WHAT TO DO
Everything from the line that contains "Descubra a cidade em um tour local" through the final line of the records should be written out exactly, and nothing outside that span.

RAW DATA
* * * * * * *

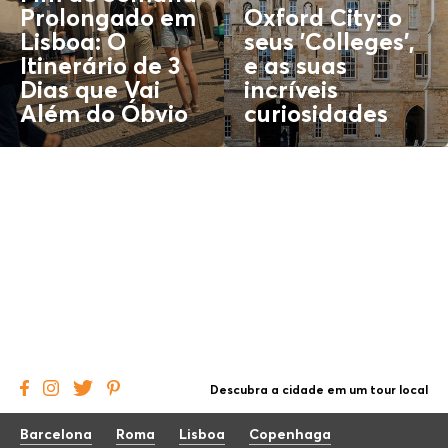
Prolongado em
Oxford City: o
Lisboa: O
seus 'Colleges',
Itinerário de 3
e as suas
Dias que Vai
incríveis
Além do
Óbvio
curiosidades
Descubra a cidade em um tour local
Barcelona
Roma
Lisboa
Copenhaga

* * * * * * *

RESPONSE TO THIS EXERCISE
Descubra a cidade em um tour local
Barcelona
Roma
Lisboa
Copenhaga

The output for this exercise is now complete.